In using yoga to make friends with felines, it turns out the humane society might be on to something.
'People will look if there are cats'
University of Alberta psychology professor Connie Varnhagen said convincing people to like cats comes down to science — particularly a theory about associating something you already see in a positive light with something you're indifferent to.
"So you like yoga. You go to hot yoga, you go to whatever yoga, and there's cats there," Varnhagen said. "You go to yoga enough times and there's cats there enough times that you start to associate this great experience of yoga with cats."
And that can go both ways — those who love cats but aren't sure about yoga might learn to like yoga, if there are cats around.
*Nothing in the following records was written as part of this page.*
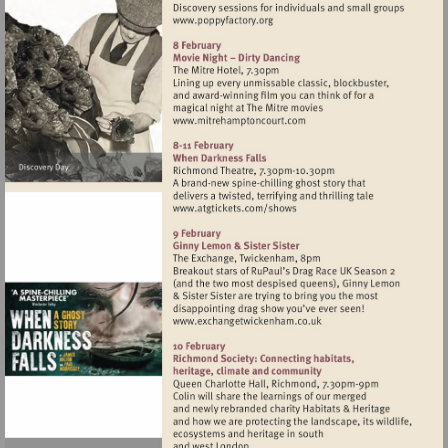
Visit
http://www.poppyfactory.org
Visit
http://www.mitrehamptonc
Visit
http://www.atgtickets.com
Visit
http://www.exchangetwic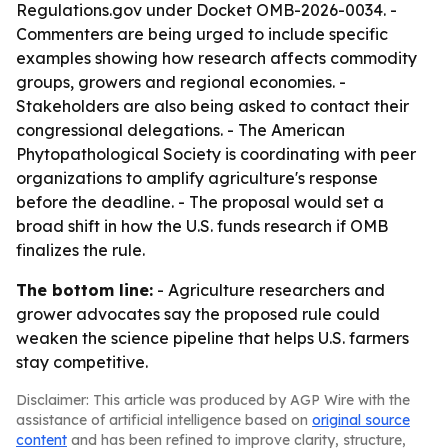
Regulations.gov under Docket OMB-2026-0034. -
Commenters are being urged to include specific
examples showing how research affects commodity
groups, growers and regional economies. -
Stakeholders are also being asked to contact their
congressional delegations. - The American
Phytopathological Society is coordinating with peer
organizations to amplify agriculture's response
before the deadline. - The proposal would set a
broad shift in how the U.S. funds research if OMB
finalizes the rule.
The bottom line:
- Agriculture researchers and
grower advocates say the proposed rule could
weaken the science pipeline that helps U.S. farmers
stay competitive.
Disclaimer: This article was produced by AGP Wire with the
assistance of artificial intelligence based on
original source
content
and has been refined to improve clarity, structure,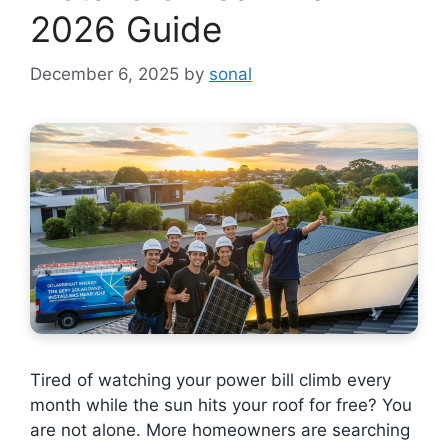
2026 Guide
December 6, 2025
by
sonal
Tired of watching your power bill climb every
month while the sun hits your roof for free? You
are not alone. More homeowners are searching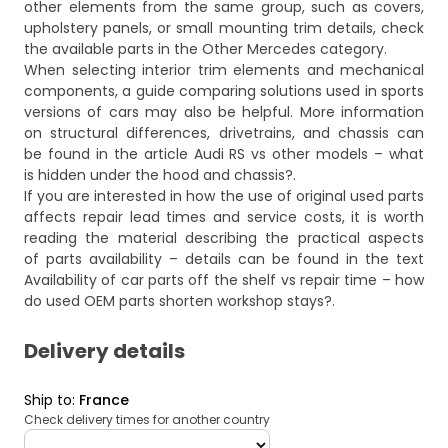
other elements from the same group, such as covers,
upholstery panels, or small mounting trim details, check
the available parts in the
Other Mercedes
category.
When selecting interior trim elements and mechanical
components, a guide comparing solutions used in sports
versions of cars may also be helpful. More information
on structural differences, drivetrains, and chassis can
be found in the article
Audi RS vs other models – what
is hidden under the hood and chassis?
.
If you are interested in how the use of original used parts
affects repair lead times and service costs, it is worth
reading the material describing the practical aspects
of parts availability – details can be found in the text
Availability of car parts off the shelf vs repair time – how
do used OEM parts shorten workshop stays?
.
Delivery details
Ship to
:
France
Check delivery times for another country
deliveryCountry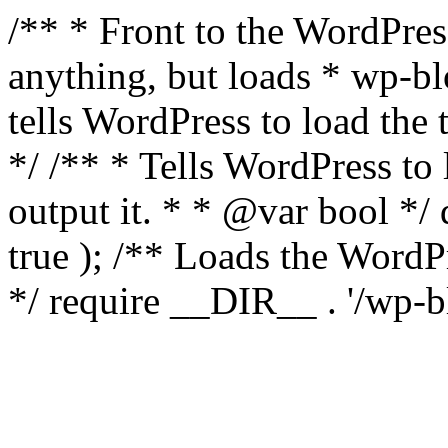
/** * Front to the WordPress
anything, but loads * wp-b
tells WordPress to load th
*/ /** * Tells WordPress to
output it. * * @var bool 
true ); /** Loads the Word
*/ require __DIR__ . '/wp-b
For those not into yoga, the Edmonton Humane Society also hosts a paint night with, you guessed it, cats.
Earlier this summer, a sold-out pop-up cat cafe had participants warming up to purring kittens while sipping cups of hot brew.
Even the City of Edmonton has recognized the cat craze. It's latest video advertising downtown as a place to work and live features a grey cat named Winston, and some interesting facts — did you know Edmonton's downtown has 248 licensed cats living among 13,000 residents?
Mary Ann Debrinksi, director of urban renewal, said the city did its research about what would grab attention. It seems to have worked — the video has been viewed thousands of times online.
"It's basically people will look if there are cats," Debrinski said.
Can't get enough of cats? Blame science
Winston, the star of that video, lives downtown with owner Charlotte Delaet.
She got him eight years ago, when he was a kitten. It's been a love affair ever since.
"He knows what time I come home at, so he'll be curled up by the door and usually goes and walks over to the carpet and expects to be petted or brushed," Delaet said. "So we usually go and do that, and he just chills out with me for a bit."
She said she has noticed the growing popularity of cats, and thinks it might be because cats are a "great companion" for an independent person.
Varnhagen said cats work well as "surrogate family members" as family composition changes over time.
But it all comes back to science, really.
"One idea is we're evolutionarily adapted to adore little round faces," Varnhagen said. "Through evolution, we're primed to like baby-like things. That's built right into our genetic material, our makeup.
"So what does a cat have? A little round face."